I was unaware of the different versions of IDNA. I basically started using
the Perl module IDNA::Punycode in my project and assumed that this was the
only type. Seems like I need to do some more reading.

--
Mike Cardwell  https://grepular.com https://emailprivacytester.com
OpenPGP Key    35BC AF1D 3AA2 1F84 3DC3   B0CF 70A5 F512 0018 461F
XMPP OTR Key   8924 B06A 7917 AAF3 DBB1   BF1B 295C 3C78 3EF1 46B4

Attachment

signature.asc

Re: Hostnames, IDNs, Punycode and Unicode Case Folding

From

Andrew Sullivan

Date:

30 December 2014, 01:53:21

On Tue, Dec 30, 2014 at 12:53:42AM +0000, Mike Cardwell wrote:
> > Hmm.  How did you get the original, then?
>
> The "original" in my case, is the hostname which the end user supplied.
> Essentially, when I display it back to them, I want to make sure it is
> displayed the same way that it was when they originally submitted it.
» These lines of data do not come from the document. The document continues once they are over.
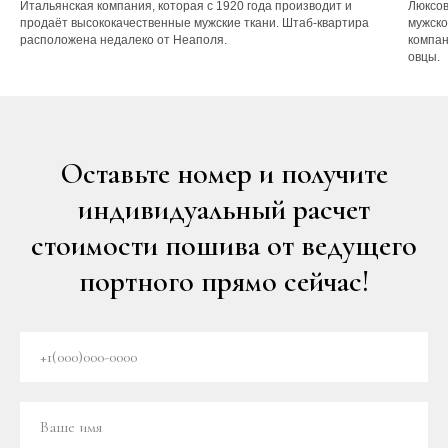
Итальянская компания, которая с 1920 года производит и
Люксов
продаёт высококачественные мужские ткани. Штаб-квартира
мужско
расположена недалеко от Неаполя.
компан
овцы.
Оставьте номер и получите
индивидуальный расчет
стоимости пошива от ведущего
портного прямо сейчас!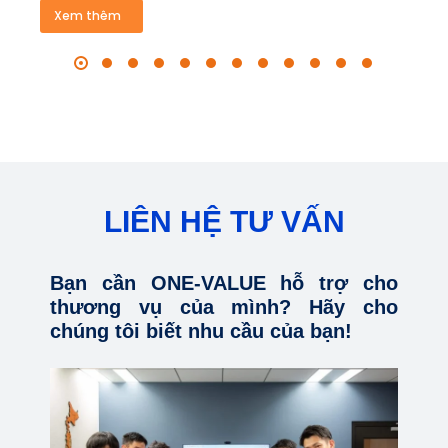
Xem thêm
LIÊN HỆ TƯ VẤN
Bạn cần ONE-VALUE hỗ trợ cho
thương vụ của mình? Hãy cho
chúng tôi biết nhu cầu của bạn!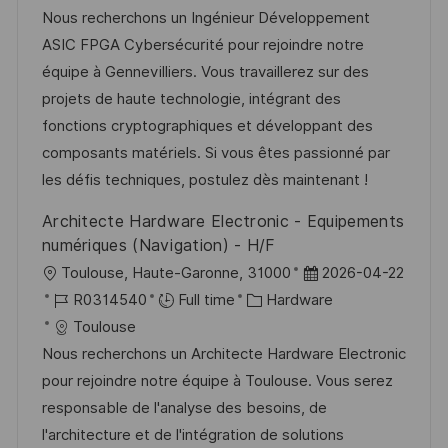
a
s
a
b
Nous recherchons un Ingénieur Développement
t
t
t
I
ASIC FPGA Cybersécurité pour rejoindre notre
i
e
e
d
équipe à Gennevilliers. Vous travaillerez sur des
o
d
g
projets de haute technologie, intégrant des
n
D
o
fonctions cryptographiques et développant des
a
r
composants matériels. Si vous êtes passionné par
t
y
les défis techniques, postulez dès maintenant !
e
Architecte Hardware Electronic - Equipements
numériques (Navigation) - H/F
L
P
Toulouse, Haute-Garonne, 31000
2026-04-22
o
J
C
o
R0314540
Full time
Hardware
c
o
a
s
Toulouse
a
b
t
t
Nous recherchons un Architecte Hardware Electronic
t
I
e
e
pour rejoindre notre équipe à Toulouse. Vous serez
i
d
g
d
responsable de l'analyse des besoins, de
o
o
D
l'architecture et de l'intégration de solutions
Ah.  This gets even better™ for you, then, because whereas in IDNA2003
you can pass it an old fashioned LDH name (letter, digit, hypen),
IDNA2008 treats those as _outside_ the spec.  So basically, you first
have to get a label and determine whether it is LDH or not (you can do
this by checking for any octet outside the LDH range) and then you can
decide which way to process it.  In IDNA2003, the punycode output from
an LDH label turns out always to be the LDH label.  The reason for
this is that you're supposed to validate that a U-label is really a
U-label before registering in IDNA2008, and lots of perfectly good LDH
labels (like EXAMPLE) are not valid under IDNA2008 because of upper
case.

(If by now you think that maybe it's time for this DNS thing to get
replaced, you have company.)

> I was unaware of the different versions of IDNA. I basically started using
> the Perl module IDNA::Punycode in my project and assumed that this was the
> only type. Seems like I need to do some more reading.
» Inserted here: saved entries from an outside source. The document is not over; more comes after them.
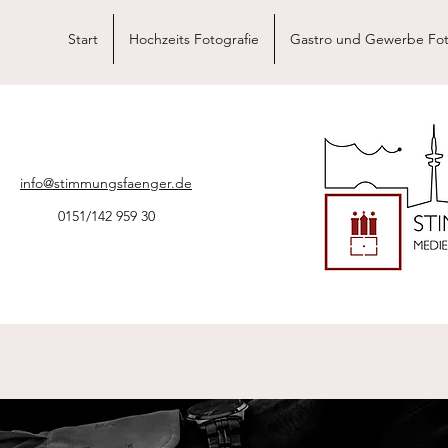
Start
Hochzeits Fotografie
Gastro und Gewerbe Fot
info@stimmungsfaenger.de
0151/142 959 30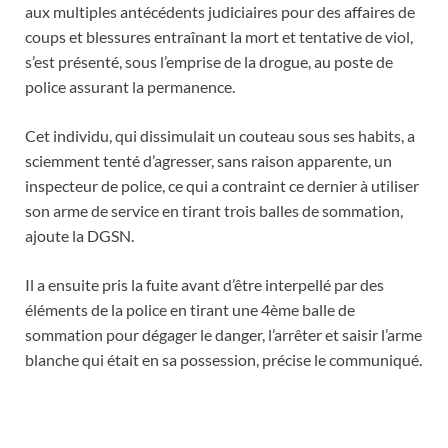
aux multiples antécédents judiciaires pour des affaires de
coups et blessures entraînant la mort et tentative de viol,
s’est présenté, sous l’emprise de la drogue, au poste de
police assurant la permanence.
Cet individu, qui dissimulait un couteau sous ses habits, a
sciemment tenté d’agresser, sans raison apparente, un
inspecteur de police, ce qui a contraint ce dernier à utiliser
son arme de service en tirant trois balles de sommation,
ajoute la DGSN.
Il a ensuite pris la fuite avant d’être interpellé par des
éléments de la police en tirant une 4ème balle de
sommation pour dégager le danger, l’arrêter et saisir l’arme
blanche qui était en sa possession, précise le communiqué.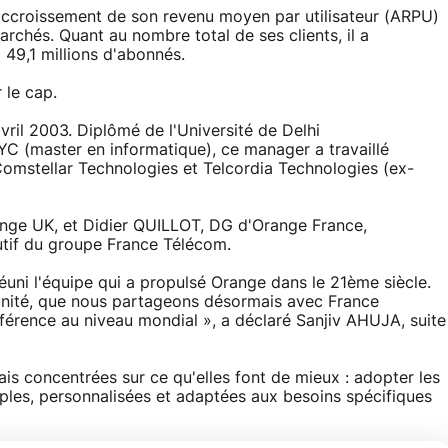
n accroissement de son revenu moyen par utilisateur (ARPU)
rchés. Quant au nombre total de ses clients, il a
 49,1 millions d'abonnés.
 le cap.
vril 2003. Diplômé de l'Université de Delhi
YC (master en informatique), ce manager a travaillé
Comstellar Technologies et Telcordia Technologies (ex-
ge UK, et Didier QUILLOT, DG d'Orange France,
tif du groupe France Télécom.
réuni l'équipe qui a propulsé Orange dans le 21ème siècle.
rtunité, que nous partageons désormais avec France
éférence au niveau mondial », a déclaré Sanjiv AHUJA, suite
is concentrées sur ce qu'elles font de mieux : adopter les
mples, personnalisées et adaptées aux besoins spécifiques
Yeah, this is all made much harder by the fact that several IDN
libraries still do 2003.  Here is one that many people are using for
IDNA2008:
<https://gitorious.org/libidn2/libidn2/source/0d6b5c0a9f1e4a9742c5ce32b6241afb4910cae1:>
It's GPLv3, though, which brings its own issues.

A

--
Andrew Sullivan
ajs@crankycanuck.ca

Re: Hostnames, IDNs, Punycode and Unicode Case Folding

From

Jonathan Vanasco

Date:

05 January 2015, 20:46:54

On Dec 29, 2014, at 5:36 PM, Mike Cardwell wrote:

> So the system I've settled with is storing both the originally supplied
> representation, *and* the lower cased punycode encoded version in a separate
> column for indexing/search. This seems really hackish to me though.

I actually do the same exact thing and don't think it's hackish.  I actually really like being able to see the punycode
nextto the human representation on simple db pulls.  It's barely more disk space and really useful.